With the mechanics understood: apply them to your specific automation need. The most common first business automation: new GoHighLevel contact → Claude scoring → GHL field update. Set up a GoHighLevel webhook trigger (in GHL settings: Automation → Webhooks → Contact Created). Add the HTTP module for Claude with your scoring prompt. Add the GoHighLevel Update Contact module to write the score back. Configure the data mapping. Test with a real test contact. The full build — with the Claude API configuration — takes 2 to 3 hours for a first-time builder following the step-by-step guide from Post 263.

4

Add error handling and activate

Before activating any scenario: add basic error handling. Right-click on the Claude HTTP module and select Add Error Handler. Choose Break (stop the scenario and log the error — appropriate for critical steps). Add a Slack or email notification in the error path (send an alert to yourself when this scenario encounters an error). This error handler means you will know immediately if anything goes wrong rather than discovering it days later when you notice automation outputs are missing. Activate the scenario using the toggle in the top-left. Your automation is live.

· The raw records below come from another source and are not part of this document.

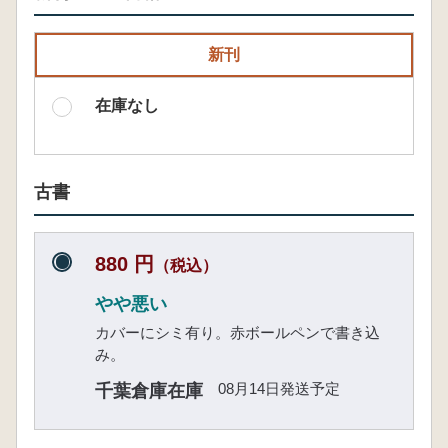
新刊
在庫なし
古書
880 円
（税込）
やや悪い
カバーにシミ有り。赤ボールペンで書き込
み。
08月14日発送予定
千葉倉庫在庫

📌 The most important Make.com habit: check the execution history after every significant test. The execution history (the clock icon in the scenario editor) shows every run — which modules executed, what data flowed through each module, and any errors. Reading the execution history is how you debug Make.com scenarios. Most debugging questions can be answered in 2 minutes by reading the execution history — the data that arrived, the data that was mapped, and the module that produced an unexpected result are all visible.

What is the difference between Make.com and Zapier?

Both connect apps and automate workflows without coding. Make.com is more powerful and more affordable: it supports complex multi-step workflows with conditional logic, loops, and advanced data transformation; Zapier is simpler and better for one-to-one app connections without complexity. Make.com’s Core plan at $9/month includes 10,000 operations; Zapier’s equivalent functionality costs $49 to $73/month. For the AI automation use cases described in this guide series — multi-step workflows with Claude API calls, conditional routing, and complex data mapping — Make.com is the right choice. For simple, one-to-one connections (when this happens in App A, do this in App B with no conditions), either platform works.

How long does it take to become proficient in Make.com?

Basic proficiency — able to build straightforward automations with triggers, modules, and data mapping — takes 10 to 20 hours of hands-on building. Intermediate proficiency — comfortable with filters, routers, iterators, error handling, and API connections — takes 30 to 50 hours of building progressively more complex scenarios. Advanced proficiency — able to design and build complex multi-step AI workflows with sophisticated error handling and monitoring — takes 3 to 6 months of regular building. The fastest path: build real automations for your own business rather than following tutorials without applying the learning. Real problems produce real learning.